Solved FreeBSD fails ( and other BSDs) to boot if system has more than 5 devices

markmarques

New Member

Reaction score: 2
Messages: 11

Only recently started to try BSD systems but for my dismay whenever I booted a system that had more than 5 devices ( HDDs, SSDs , USB drives ) it locks ( freezes ) during the device enumeration.
Found this behaviour in several flavours ( FreeBSD, OpenBSD, XigmaNAS, GhostBSD ) in several machines , both live ( NomadBSD ) systems or pre-installed systems .... once the number of devices is higher than 5 it locks during the boot sequence.
Reproducible every time if the number of available devices is higher than 5 and the system startup ...

My BSD knowledge is a bit limited , nonetheless how can I start to aid with this ?
 
Last edited:

SirDice

Administrator
Staff member
Administrator
Moderator

Reaction score: 12,046
Messages: 38,506

I have systems with 8 or more disks attached. And I'm sure there are people here with even more disks attached (think large storage systems). Nothing "extra" needs to be done for this to work. I suspect it's something else that's causing problems for you.

What version of FreeBSD? What kind of system do you have? Mainboard? Controllers? What exactly happens?
 
OP
M

markmarques

New Member

Reaction score: 2
Messages: 11

I have an Asus P8P67 board with a both intel and Marvell chipset controllers, another machine is a superMicro X8DTN4LF-i server ...
Validated this behaviour in FreeBSD 12.1 , OpenBSD 6.7 , NomadBSD, GhostBSD, XigmaNAS ( FreeBSD 12.1 based ) ...

During boot, when enumerating the HDDs the system locks up when reaching the 6 HDD ...
Once waited more than 10 minutes , and no change whatsoever ....
No kernel panic , no stack , only the blinking cursor in the 6 device ....

If I remove ( randomly ) any device it boots perfectly ...
It does not matter if the system booted previosly in a live enviroment as NomadBSD, or if it was already fully installed ...
Once the board has the 6 devices connected I get the same lockup during the HDD enumeration ...


In XigmaNAS ( because the Supermicro System does allow HDD HotSwap) my trick is to startup with only some HDDs and them add them later on ...

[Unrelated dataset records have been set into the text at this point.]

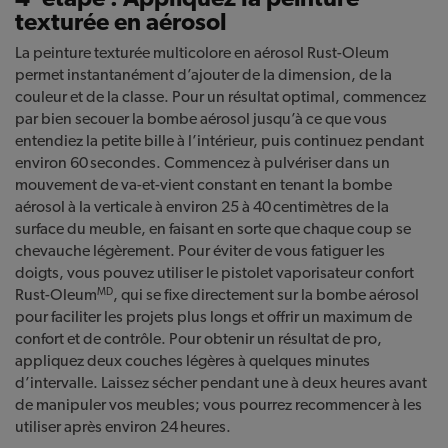
texturée en aérosol
La peinture texturée multicolore en aérosol Rust-Oleum
permet instantanément d’ajouter de la dimension, de la
couleur et de la classe. Pour un résultat optimal, commencez
par bien secouer la bombe aérosol jusqu’à ce que vous
entendiez la petite bille à l’intérieur, puis continuez pendant
environ 60 secondes. Commencez à pulvériser dans un
mouvement de va-et-vient constant en tenant la bombe
aérosol à la verticale à environ 25 à 40 centimètres de la
surface du meuble, en faisant en sorte que chaque coup se
chevauche légèrement. Pour éviter de vous fatiguer les
doigts, vous pouvez utiliser le pistolet vaporisateur confort
MD
Rust-Oleum
, qui se fixe directement sur la bombe aérosol
pour faciliter les projets plus longs et offrir un maximum de
confort et de contrôle. Pour obtenir un résultat de pro,
appliquez deux couches légères à quelques minutes
d’intervalle. Laissez sécher pendant une à deux heures avant
de manipuler vos meubles; vous pourrez recommencer à les
utiliser après environ 24 heures.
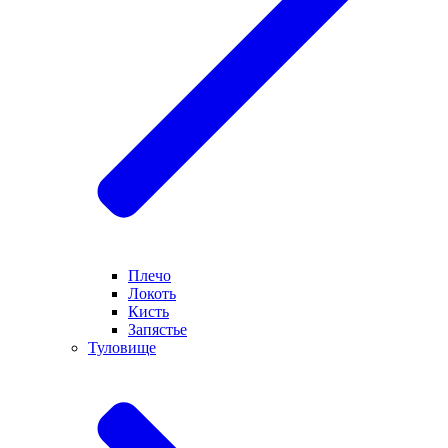
Плечо
Локоть
Кисть
Запястье
Туловище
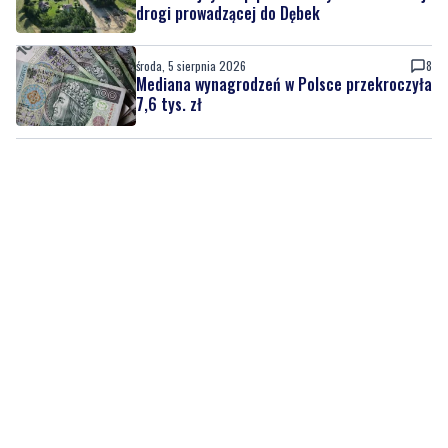
Mediana wynagrodzeń w Polsce przekroczyła
7,6 tys. zł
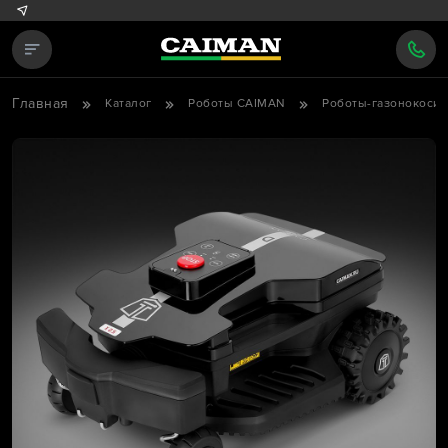
Главная
Каталог
Роботы CAIMAN
Роботы-газонокоси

Although I do confess that this issue is a bit far-fetched though ...
 

SirDice

Administrator
Staff member
Administrator
Moderator

Reaction score: 12,046
Messages: 38,506

During boot, when enumerating the HDDs the system locks up when reaching the 6 HDD ...
This happens in POST before any OS is loaded. So the OS is not relevant.

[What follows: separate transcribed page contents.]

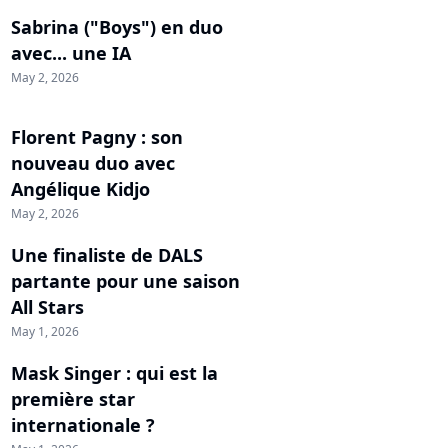
Sabrina ("Boys") en duo
avec... une IA
May 2, 2026
Florent Pagny : son
nouveau duo avec
Angélique Kidjo
May 2, 2026
Une finaliste de DALS
partante pour une saison
All Stars
May 1, 2026
Mask Singer : qui est la
première star
internationale ?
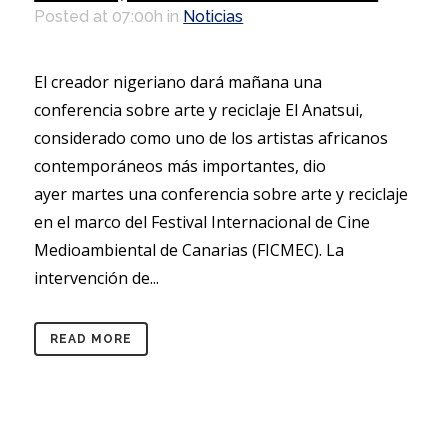
Posted at 07:00h
in
Noticias
El creador nigeriano dará mañana una
conferencia sobre arte y reciclaje El Anatsui,
considerado como uno de los artistas africanos
contemporáneos más importantes, dio
ayer martes una conferencia sobre arte y reciclaje
en el marco del Festival Internacional de Cine
Medioambiental de Canarias (FICMEC). La
intervención de...
READ MORE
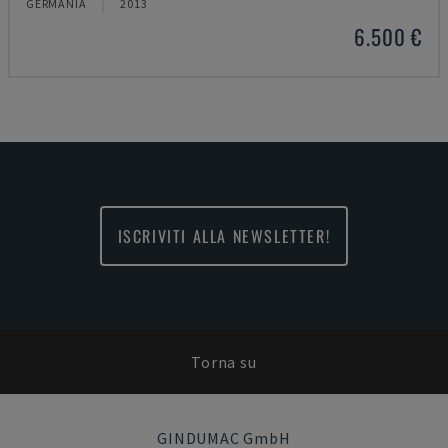
GERMANIA
2013
6.500 €
ISCRIVITI ALLA NEWSLETTER!
Torna su
GINDUMAC GmbH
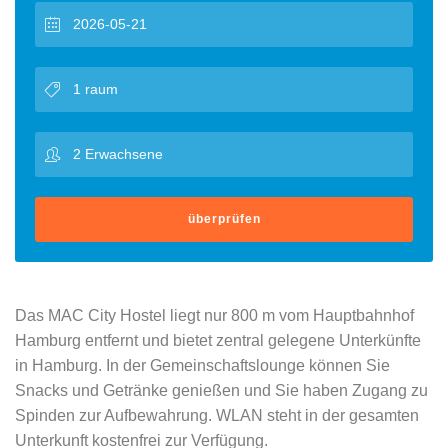
überprüfen
Das MAC City Hostel liegt nur 800 m vom Hauptbahnhof
Hamburg entfernt und bietet zentral gelegene Unterkünfte
in Hamburg. In der Gemeinschaftslounge können Sie
Snacks und Getränke genießen und Sie haben Zugang zu
Spinden zur Aufbewahrung. WLAN steht in der gesamten
Unterkunft kostenfrei zur Verfügung.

I have a SuperMicro X8DT3-LN4F. There are 6 drives attached, 2 SSD and 4 SAS disks. No problems booting it.
 
OP
M

markmarques

New Member

Reaction score: 2
Messages: 11

(Perhaps I did not make myself clear ... )
After POST , when BSD starts, it enumerates the different block devices , that is the moment when I get the system lockup ...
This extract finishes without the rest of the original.